Different groups of researchers studied this type of cancer and found the cause of uncontrolled cell division. Mutations were found precisely in the components of the Wnt-signaling pathway — the biochemical pathway of information transfer into the cell.
It turns out that exactly the components of the Wnt signal cascade are potential targets for this type of cancer therapy. We have launched screening of 80 extracts of deep-sea invertebrate animals caught during the expedition. Fifteen extracts showed activity, but the strongest effect — almost a hundred percent shutdown of the canonical Wnt signaling pathway inside cancer cells — showed the alcohol extract of the brittle star (Ophiura irrorata). This is a relative of a starfish, living at a depth of 3,000 meters, — Vsevolod Cherepanov explained. — The studied extract is not cytotoxic, that is, it has no negative impact on the functioning of the cell.
The FEFU researchers have yet to find out what makes this brittle star special. At the next stage, the researchers plan to define the so-called “magic bullet”—a small molecule, an active substance in the ophiuros—in order to synthesize it in the laboratory. It will be very difficult to cultivate a brittle star, researchers say, as it needs a pressure as deep as 3,000 meters to grow, and shallow-water relatives of ophiuros are already known to be toxic.
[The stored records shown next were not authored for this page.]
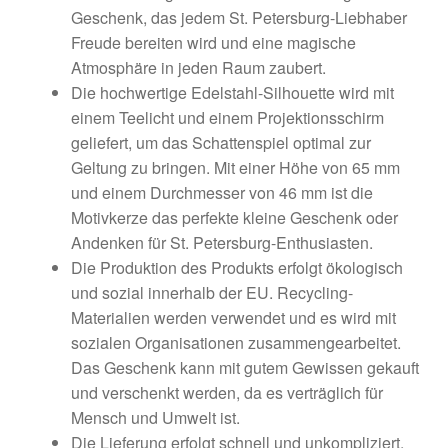
Geschenk, das jedem St. Petersburg-Liebhaber
Freude bereiten wird und eine magische
Atmosphäre in jeden Raum zaubert.
Die hochwertige Edelstahl-Silhouette wird mit
einem Teelicht und einem Projektionsschirm
geliefert, um das Schattenspiel optimal zur
Geltung zu bringen. Mit einer Höhe von 65 mm
und einem Durchmesser von 46 mm ist die
Motivkerze das perfekte kleine Geschenk oder
Andenken für St. Petersburg-Enthusiasten.
Die Produktion des Produkts erfolgt ökologisch
und sozial innerhalb der EU. Recycling-
Materialien werden verwendet und es wird mit
sozialen Organisationen zusammengearbeitet.
Das Geschenk kann mit gutem Gewissen gekauft
und verschenkt werden, da es verträglich für
Mensch und Umwelt ist.
Die Lieferung erfolgt schnell und unkompliziert.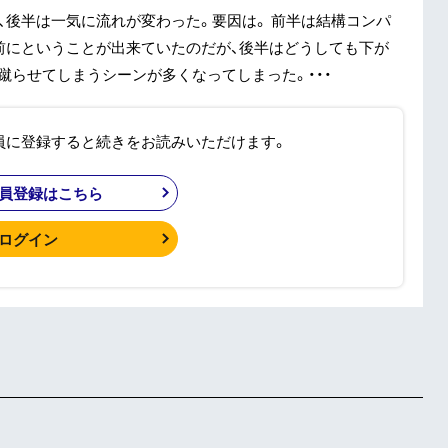
、後半は一気に流れが変わった。要因は。 前半は結構コンパ
前にということが出来ていたのだが、後半はどうしても下が
蹴らせてしまうシーンが多くなってしまった。・・・
員に登録すると続きをお読みいただけます。
員登録はこちら
ログイン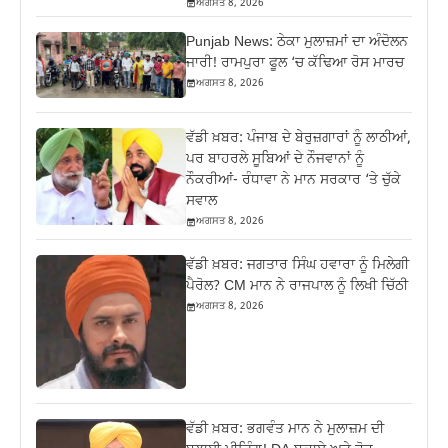
ਅਗਸਤ 8, 2026
Punjab News: ਠੇਕਾ ਮੁਲਾਜ਼ਮਾਂ ਦਾ ਅੰਦੋਲਨ
ਜਾਰੀ! ਰਾਮਪੁਰਾ ਫੂਲ ‘ਚ ਕੱਢਿਆ ਰੋਸ ਮਾਰਚ
ਅਗਸਤ 8, 2026
ਵੱਡੀ ਖ਼ਬਰ: ਪੰਜਾਬ ਦੇ ਬੇਰੁਜ਼ਗਾਰਾਂ ਨੂੰ ਲਾਠੀਆਂ,
ਪਰ ਬਾਹਰਲੇ ਸੂਬਿਆਂ ਦੇ ਨੌਜਵਾਨਾਂ ਨੂੰ
ਨੌਕਰੀਆਂ- ਰੰਧਾਵਾ ਨੇ ਮਾਨ ਸਰਕਾਰ ‘ਤੇ ਚੁੱਕੇ
ਸਵਾਲ
ਅਗਸਤ 8, 2026
ਵੱਡੀ ਖ਼ਬਰ: ਜਗਤਾਰ ਸਿੰਘ ਹਵਾਰਾ ਨੂੰ ਮਿਲੇਗੀ
ਪੈਰੋਲ? CM ਮਾਨ ਨੇ ਰਾਜਪਾਲ ਨੂੰ ਲਿਖੀ ਚਿੱਠੀ
ਅਗਸਤ 8, 2026
ਵੱਡੀ ਖ਼ਬਰ: ਭਗਵੰਤ ਮਾਨ ਨੇ ਮੁਲਾਜ਼ਮ ਦੀ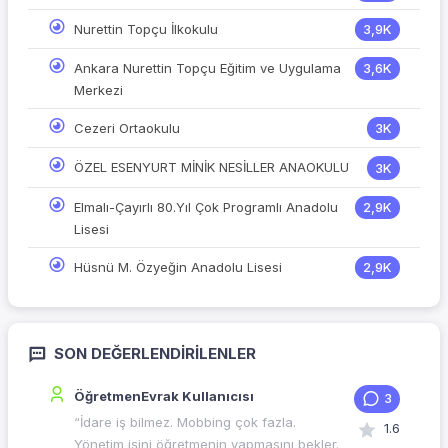
Nurettin Topçu İlkokulu
3,9K
Ankara Nurettin Topçu Eğitim ve Uygulama
3,6K
Merkezi
Cezeri Ortaokulu
3K
ÖZEL ESENYURT MİNİK NESİLLER ANAOKULU
3K
Elmalı-Çayırlı 80.Yıl Çok Programlı Anadolu
2,9K
Lisesi
Hüsnü M. Özyeğin Anadolu Lisesi
2,9K
SON DEĞERLENDIRILENLER
ÖğretmenEvrak Kullanıcısı
3
“İdare iş bilmez. Mobbing çok fazla.
1.6
Yönetim işini öğretmenin yapmasını bekler.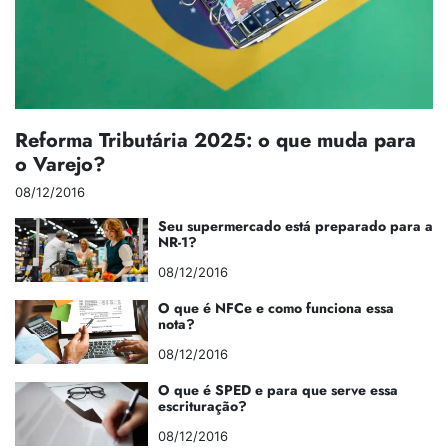
Reforma Tributária 2025: o que muda para
o Varejo?
08/12/2016
Seu supermercado está preparado para a
NR-1?
08/12/2016
O que é NFCe e como funciona essa
nota?
08/12/2016
O que é SPED e para que serve essa
escrituração?
08/12/2016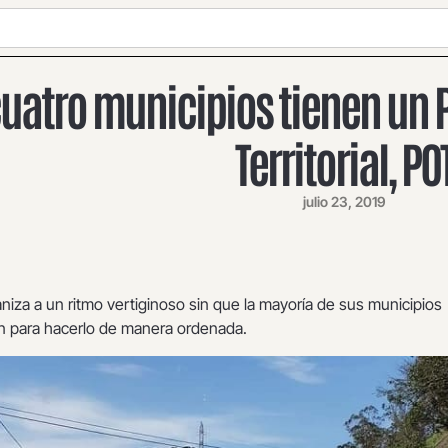
cuatro municipios tienen un
Territorial, PO
julio 23, 2019
iza a un ritmo vertiginoso sin que la mayoría de sus municipios
n para hacerlo de manera ordenada.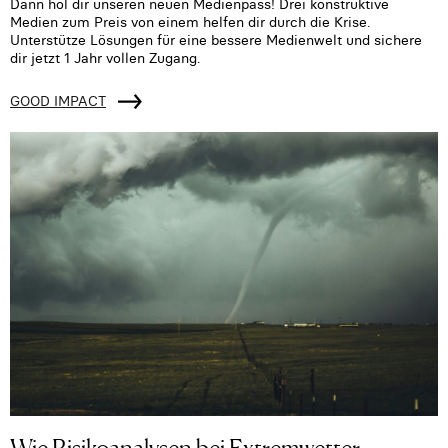
Dann hol dir unseren neuen Medienpass! Drei konstruktive
Medien zum Preis von einem helfen dir durch die Krise.
Unterstütze Lösungen für eine bessere Medienwelt und sichere
dir jetzt 1 Jahr vollen Zugang.
GOOD IMPACT
Wie Risikoanalysen bei Extremwetter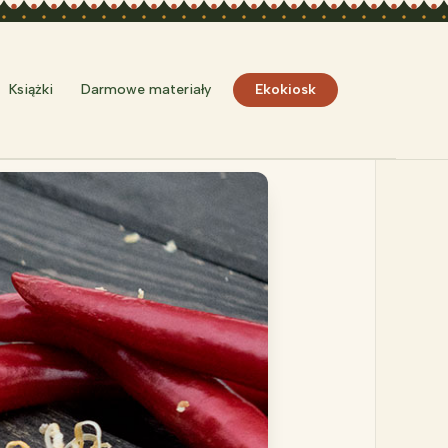
Szukaj
Książki
Darmowe materiały
Ekokiosk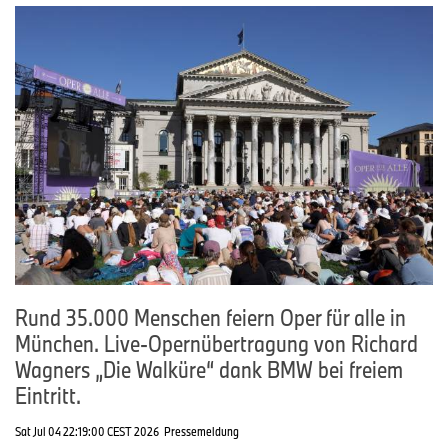
Rund 35.000 Menschen feiern Oper für alle in
München. Live-Opernübertragung von Richard
Wagners „Die Walküre“ dank BMW bei freiem
Eintritt.
Sat Jul 04 22:19:00 CEST 2026
Pressemeldung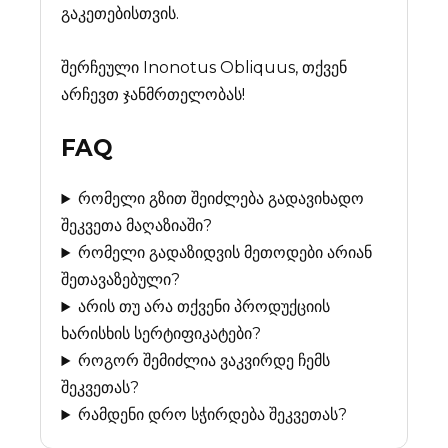
გაკეთებისთვის.
შერჩეული Inonotus Obliquus, თქვენ
არჩევთ ჯანმრთელობას!
FAQ
რომელი გზით შეიძლება გადავიხადო
შეკვეთა მაღაზიაში?
რომელი გადაზიდვის მეთოდები არიან
შეთავაზებული?
არის თუ არა თქვენი პროდუქციის
ხარისხის სერტიფიკატები?
როგორ შემიძლია ვაკვირდე ჩემს
შეკვეთას?
რამდენი დრო სჭირდება შეკვეთას?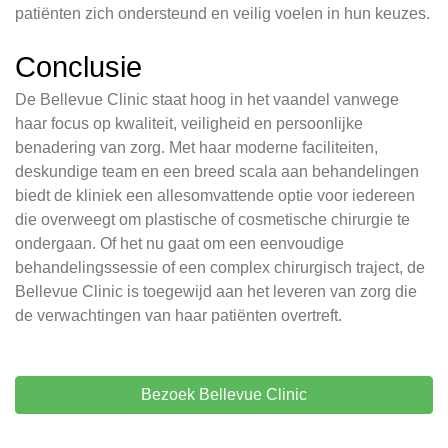
patiënten zich ondersteund en veilig voelen in hun keuzes.
Conclusie
De Bellevue Clinic staat hoog in het vaandel vanwege
haar focus op kwaliteit, veiligheid en persoonlijke
benadering van zorg. Met haar moderne faciliteiten,
deskundige team en een breed scala aan behandelingen
biedt de kliniek een allesomvattende optie voor iedereen
die overweegt om plastische of cosmetische chirurgie te
ondergaan. Of het nu gaat om een eenvoudige
behandelingssessie of een complex chirurgisch traject, de
Bellevue Clinic is toegewijd aan het leveren van zorg die
de verwachtingen van haar patiënten overtreft.
Bezoek Bellevue Clinic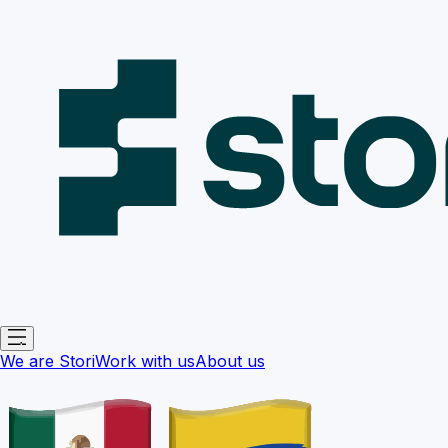
We are Stori
Work with us
About us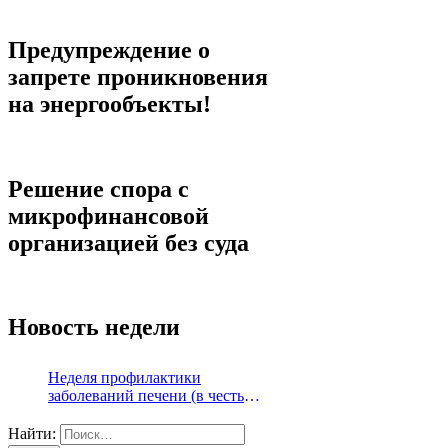
Предупреждение о
запрете проникновения
на энергообъекты!
Решение спора с
микрофинансовой
организацией без суда
Новость недели
Неделя профилактики
заболеваний печени (в честь
Международного дня борьбы с
гепатитом 28 июля)
Найти: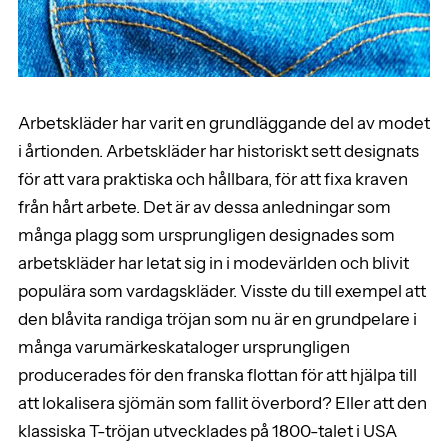
Arbetskläder har varit en grundläggande del av modet
i årtionden. Arbetskläder har historiskt sett designats
för att vara praktiska och hållbara, för att fixa kraven
från hårt arbete. Det är av dessa anledningar som
många plagg som ursprungligen designades som
arbetskläder har letat sig in i modevärlden och blivit
populära som vardagskläder. Visste du till exempel att
den blåvita randiga tröjan som nu är en grundpelare i
många varumärkeskataloger ursprungligen
producerades för den franska flottan för att hjälpa till
att lokalisera sjömän som fallit överbord? Eller att den
klassiska T-tröjan utvecklades på 1800-talet i USA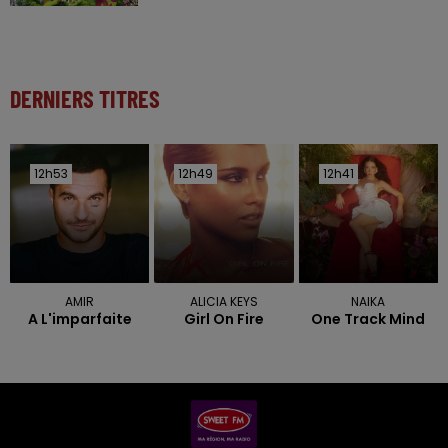
DERNIERS TITRES
12h53
12h53
12h49
12h49
12h41
12h41
AMIR
ALICIA KEYS
NAIKA
A L'imparfaite
Girl On Fire
One Track Mind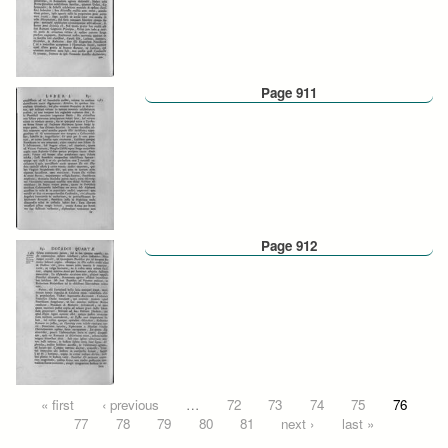
Page 911
Page 912
Pages
« first
‹ previous
…
72
73
74
75
76
77
78
79
80
81
next ›
last »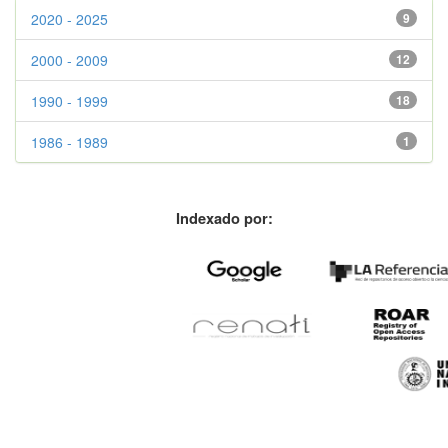
2020 - 2025
9
2000 - 2009
12
1990 - 1999
18
1986 - 1989
1
Indexado por: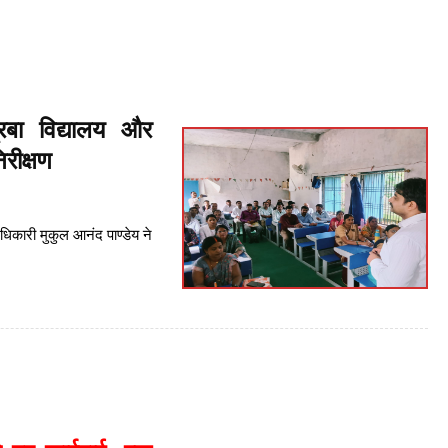
रबा विद्यालय और
रीक्षण
िकारी मुकुल आनंद पाण्डेय ने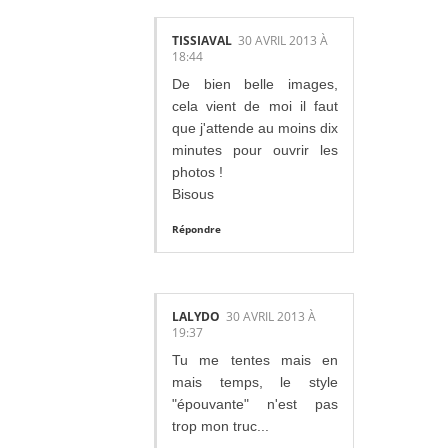
TISSIAVAL
30 AVRIL 2013 À
18:44
De bien belle images,
cela vient de moi il faut
que j'attende au moins dix
minutes pour ouvrir les
photos !
Bisous
Répondre
LALYDO
30 AVRIL 2013 À
19:37
Tu me tentes mais en
mais temps, le style
"épouvante" n'est pas
trop mon truc...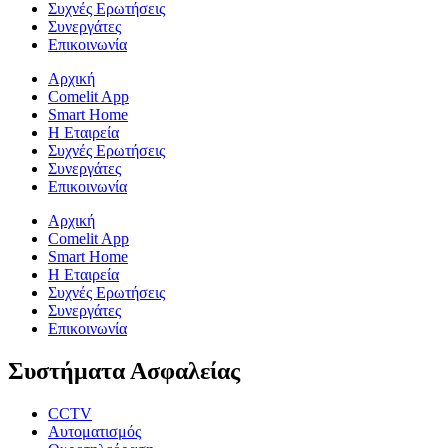
Συχνές Ερωτήσεις
Συνεργάτες
Επικοινωνία
Αρχική
Comelit App
Smart Home
Η Εταιρεία
Συχνές Ερωτήσεις
Συνεργάτες
Επικοινωνία
Αρχική
Comelit App
Smart Home
Η Εταιρεία
Συχνές Ερωτήσεις
Συνεργάτες
Επικοινωνία
Συστήματα Ασφαλείας
CCTV
Αυτοματισμός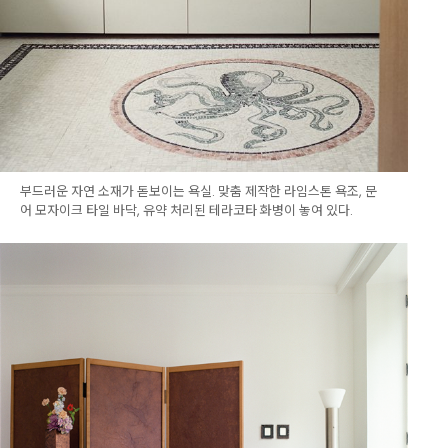
부드러운 자연 소재가 돋보이는 욕실. 맞춤 제작한 라임스톤 욕조, 문
어 모자이크 타일 바닥, 유약 처리된 테라코타 화병이 놓여 있다.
Artem Blagodatsky, FEFU School of Biomedicine, Alexander Koval, the University of Lausanne, Switzerland, and Vladimir Kharlamenko, FEB RAS National Research Center of Marine Biology, also participate in the research. The project is managed by Yuri Khotimchenko, the FEFU Vice President for Medical Affairs, Director of the School of Biomedicine, and Vladimir Katanayev, the Head of the Laboratory of Pharmacology of Natural Compounds. The works are carried out in FEFU under the grant of the Russian Science Foundation.